◆ **Extracted material**:

____________

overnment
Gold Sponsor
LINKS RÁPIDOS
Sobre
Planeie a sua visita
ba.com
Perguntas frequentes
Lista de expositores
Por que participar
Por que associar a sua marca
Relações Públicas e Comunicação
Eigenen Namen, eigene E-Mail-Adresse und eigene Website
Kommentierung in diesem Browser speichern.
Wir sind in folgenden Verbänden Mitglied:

____________

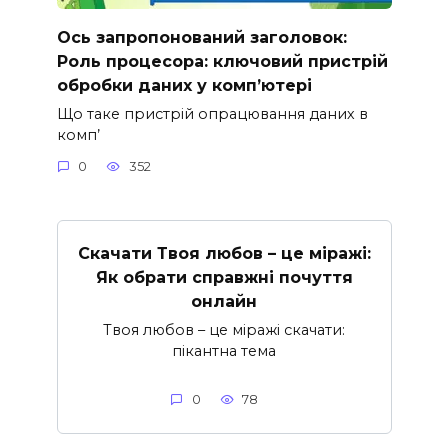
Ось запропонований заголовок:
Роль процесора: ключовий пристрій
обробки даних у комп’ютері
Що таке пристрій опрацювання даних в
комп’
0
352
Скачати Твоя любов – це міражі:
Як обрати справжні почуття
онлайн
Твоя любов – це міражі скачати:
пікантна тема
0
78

____________

◆ **What is required**: Would you print exactly and only the lines of the material above that run from the line with "Lista de expositores" through the line with "Wir sind in", both included?

◆ **Solution to this task**:
Lista de expositores
Por que participar
Por que associar a sua marca
Relações Públicas e Comunicação
Eigenen Namen, eigene E-Mail-Adresse und eigene Website
Kommentierung in diesem Browser speichern.
Wir sind in folgenden Verbänden Mitglied:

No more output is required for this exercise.